The area of east Leeds from Burmantofts and Harehills to Killingbeck, Seacroft, Manston and Crossgates has a history of mining for coal, ironstone and fireclay, with a large number of pits. Gipton Pit and the railway serving it opened around 1891/92. It was owned by the Low Moor Coal and Iron Company of Bradford who held extensive mineral leases in the Harehills area. The original lease was for 40 years and covered the extraction of coal and ironstone under land at Potter Newton and Coldcotes. In 1896, the lease was renewed for another 40 years. The pit was sunk in wooded farmland between Harehills Lane and Oakwood Lane. The Low Moor Colliery Railway that linked Gipton Pit with the coal staithes on Harehills Lane can be traced for much of its original length. At the eastern end of the railway, the pit head buildings, with winding gear, two shafts and railway sidings were just north of where Thorn Mount and Thorn Walk meet. The pit was taken over by the Harehills Colliery Company in circa 1898 and closed in 1921. Much of the spoil heaps have been removed. The only remaining heap has recently been levelled and a new housing estate built.

The creation of the Gipton housing estate can be traced to the work of Charles Jenkinson, the vicar of Holbeck, a poor city-centre parish. Jenkinson was familiar with the poor housing conditions of his parishioners and was determined to alleviate them. His chance came in 1933 after the Labour Party won the municipal elections and set up a Housing Committee to oversee his programme and appointed him chair. Work began on the Gipton estate in April 1934 and involved the construction of a "garden suburb" for the working classes with 2,750 houses with accommodation for around 13,000 people. The project took two years including two roads, one 150 feet wide and the other 125 feet wide with tram tracks in the centre and grass verges at the side. The tracks linked the estate to the city centre. A shopping centre with 40 shops was at the heart of the estate and secondary shopping centres were built at other points.

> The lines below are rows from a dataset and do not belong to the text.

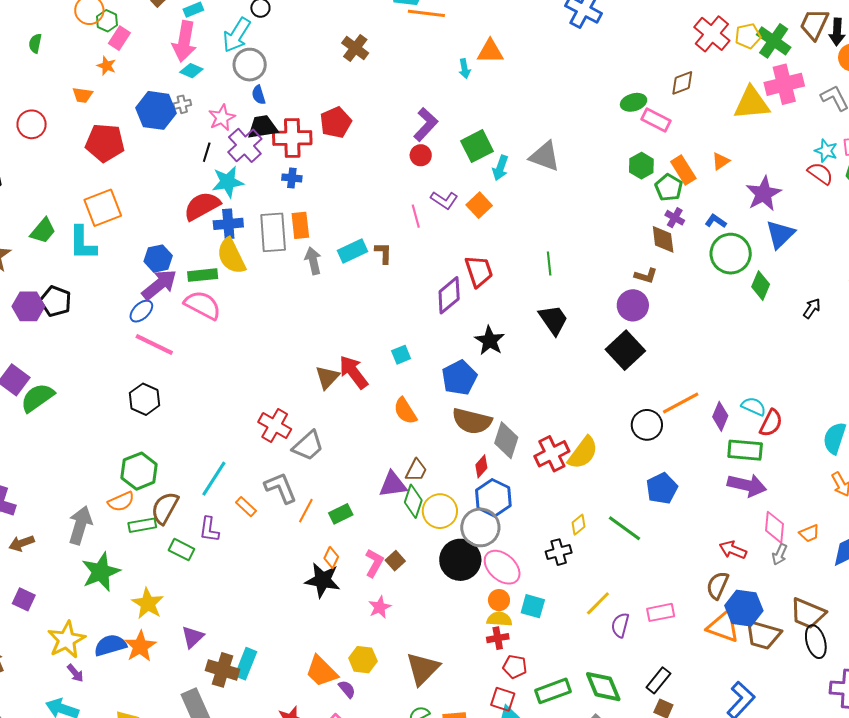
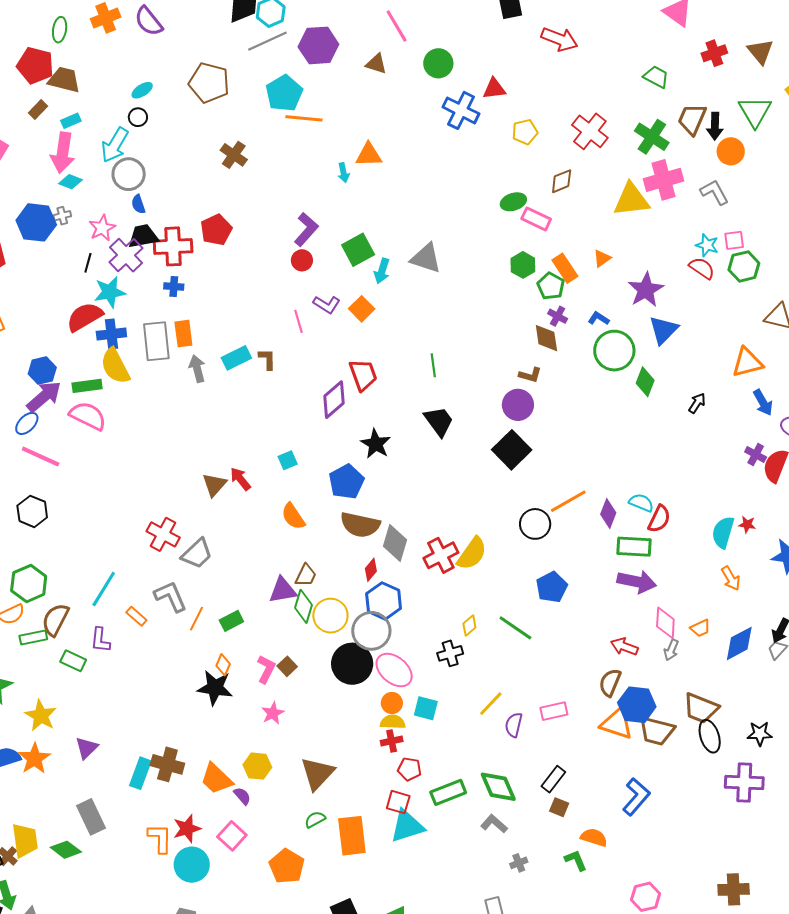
yellow pentagon: (748, 36) -> (525, 132), moved
red arrow: (353, 372) -> (240, 479), size x0.7
brown cross: (223, 670) -> (167, 764), moved

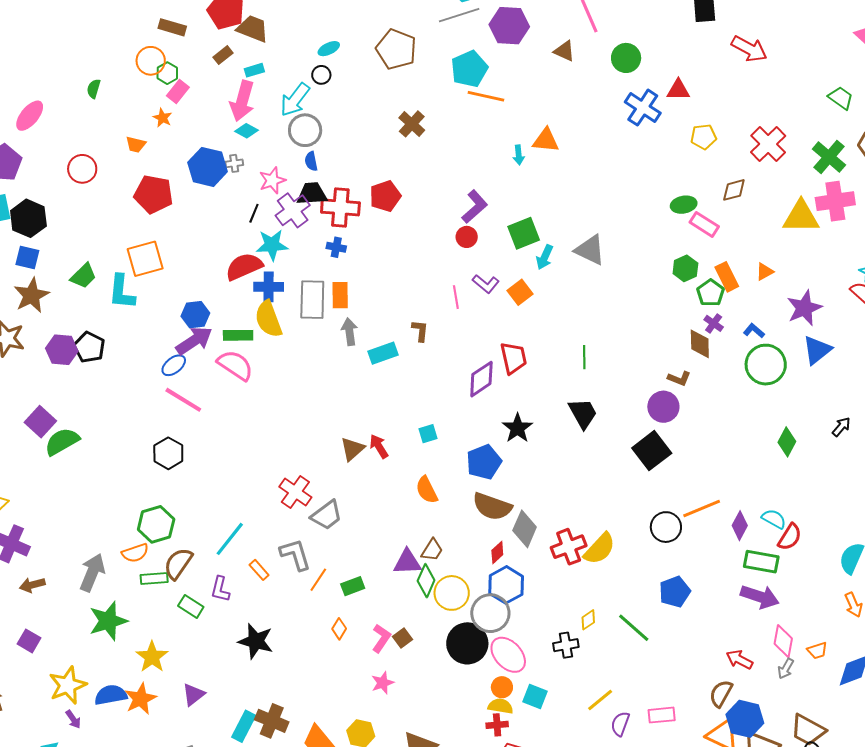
cyan rectangle: (236, 358) -> (383, 353), moved
green diamond: (645, 382) -> (787, 442), moved
black star: (215, 688) -> (256, 641), moved

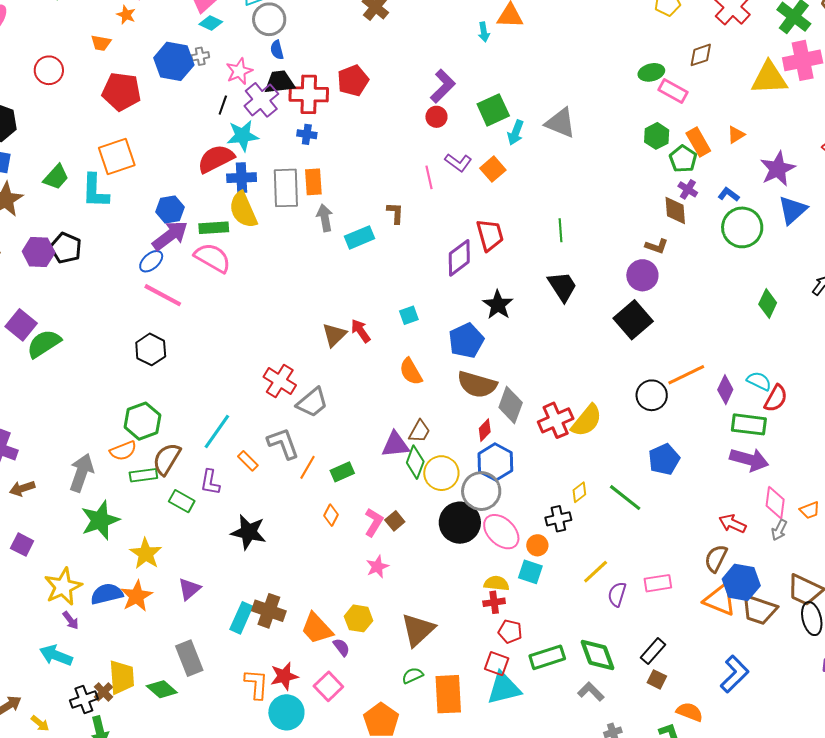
orange circle: (502, 687) -> (537, 545), moved

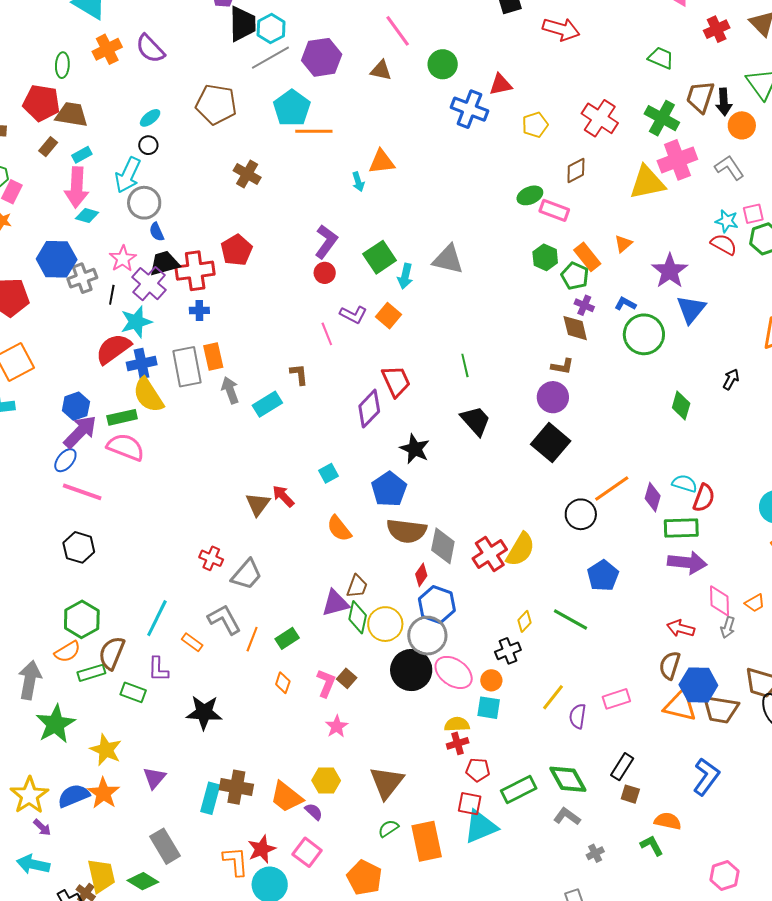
gray cross: (200, 56) -> (82, 278), moved, size x1.6
red cross: (280, 381) -> (211, 558), size x0.7

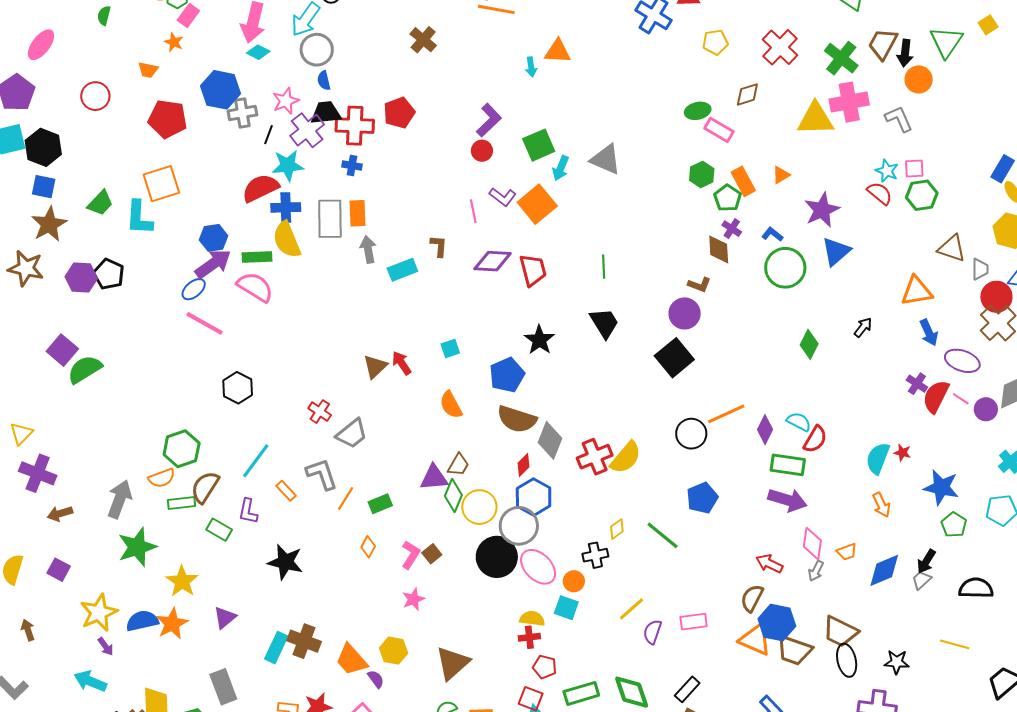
orange square: (388, 316) -> (537, 204), size x1.5
purple diamond: (369, 409) -> (493, 261), moved, turned 39
black hexagon: (79, 547) -> (238, 388), moved

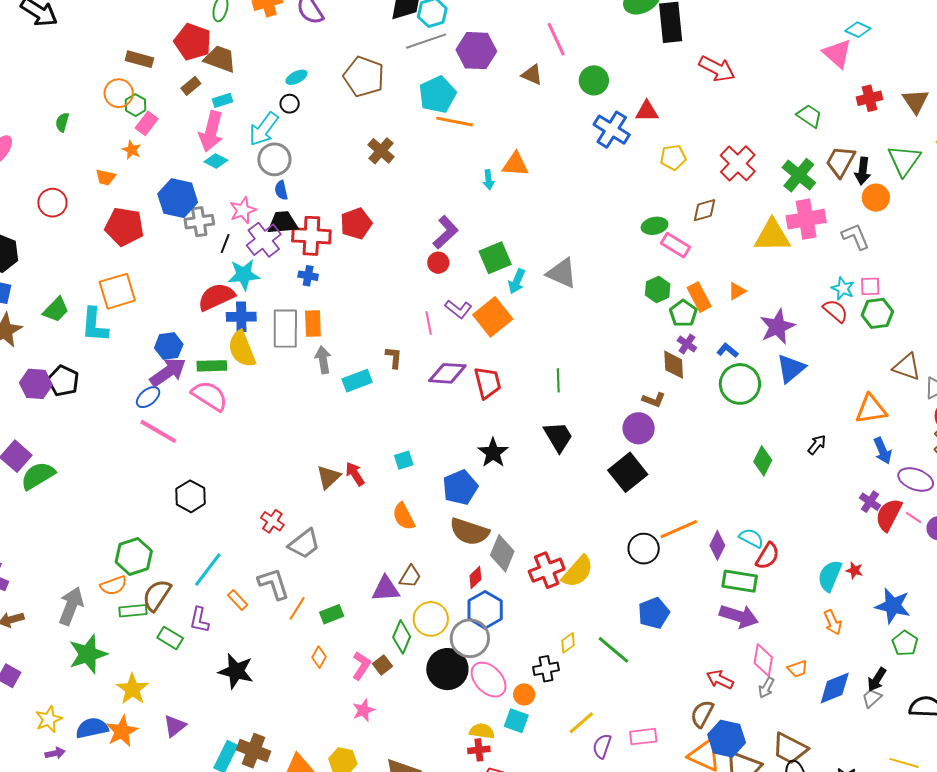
green diamond: (453, 496) -> (402, 637), moved
yellow star: (99, 613) -> (49, 719), size x0.7
purple arrow: (106, 646) -> (55, 753), turned -66

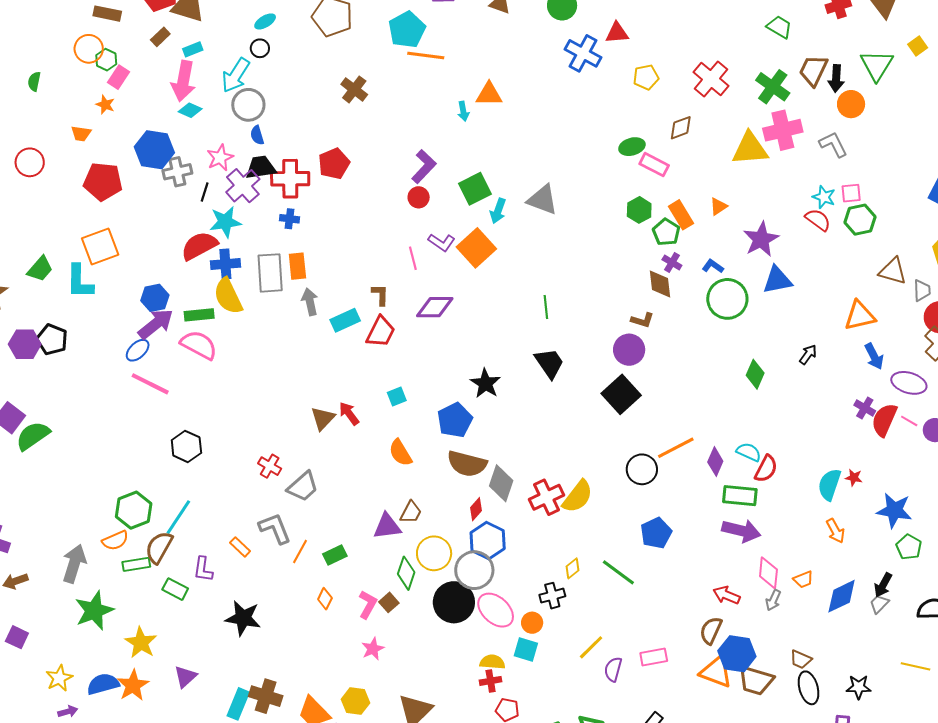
blue triangle: (791, 368) -> (777, 280), turned 32
red trapezoid: (488, 383) -> (381, 332), moved, turned 44
cyan line: (208, 570) -> (178, 517), moved
brown trapezoid: (790, 748) -> (801, 659), size x0.6

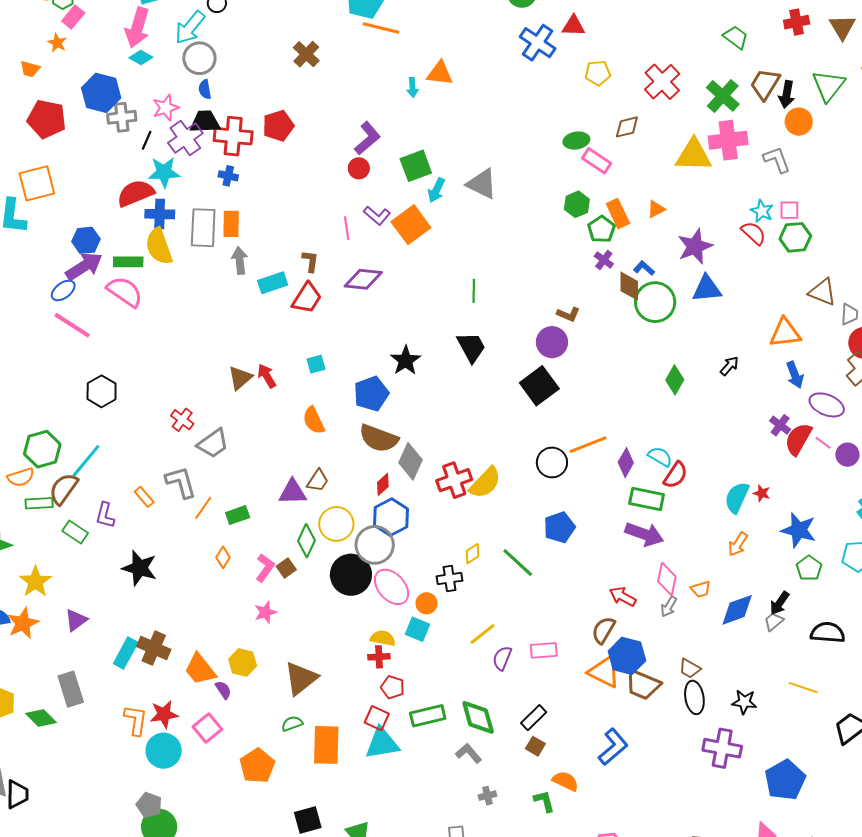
brown diamond: (660, 284) -> (629, 286), moved
orange arrow: (835, 531) -> (738, 544), turned 55

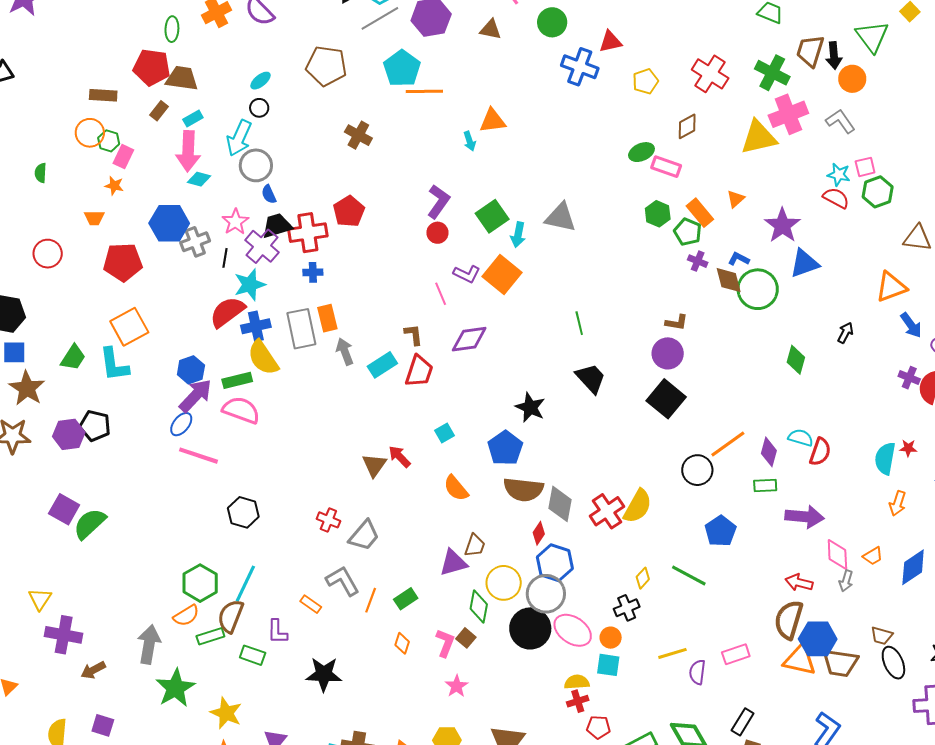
green rectangle: (647, 499) -> (765, 485), moved, size x0.7
brown semicircle: (603, 630) -> (789, 620), size x1.4
yellow line: (483, 634) -> (672, 653), turned 36

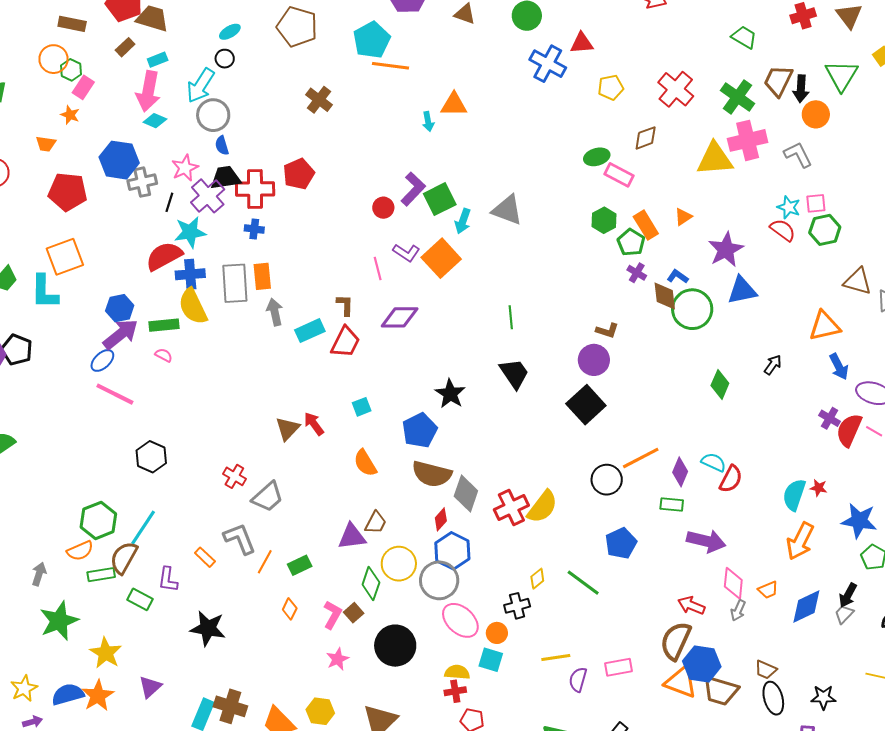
purple L-shape: (438, 201) -> (413, 189), moved
pink semicircle: (241, 410) -> (164, 355), size x0.5
orange arrow: (898, 503) -> (800, 541), size x1.5
black circle: (530, 628) -> (395, 646), moved
gray arrow: (149, 644) -> (39, 574), size x0.6

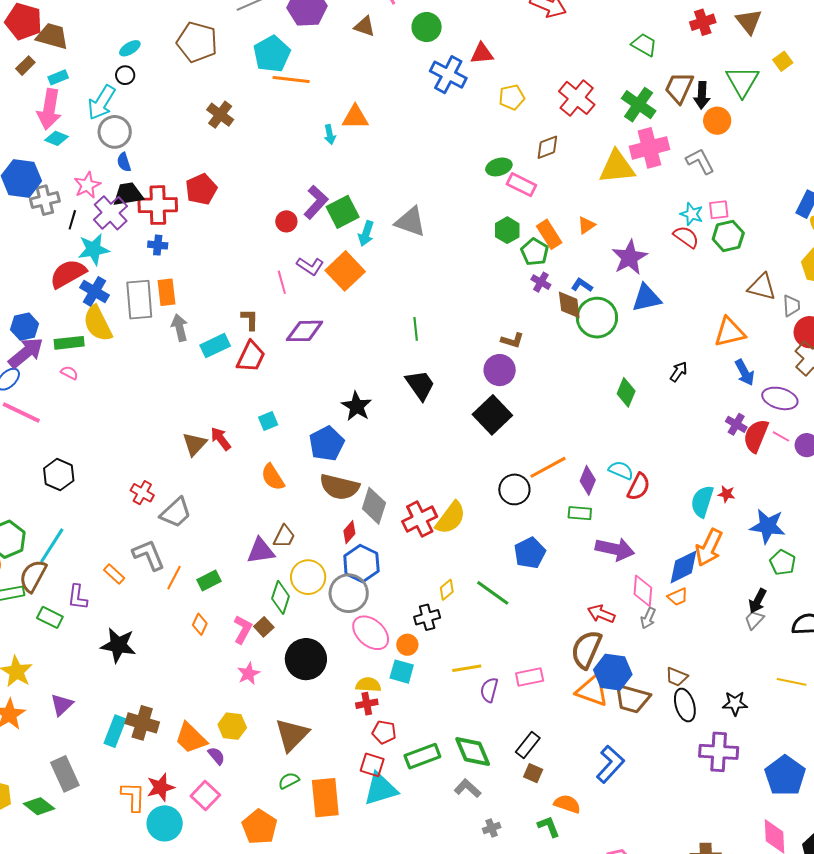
blue cross: (190, 274) -> (94, 291), turned 36
blue diamond: (806, 606) -> (683, 567), moved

Sites were reserved for churches, schools, playing fields, medical practitioners, dentists, and other public facilities. The scheme would cost £12 million. When complete the estate took on a character which, while not specific to the final plan, remains fundamentally unchanged today.

In the 2000s houses in some areas were demolished and replaced by a mixture of private and public housing. These included parts of the north of the estate around Amberton Road, Amberton Terrace and Amberton Close as well as parts of the south of the estate around Brander Road and Greenview Mount. The streets to the south of the estate to be demolished had suffered from vacation, neglect and arson prior to demolition.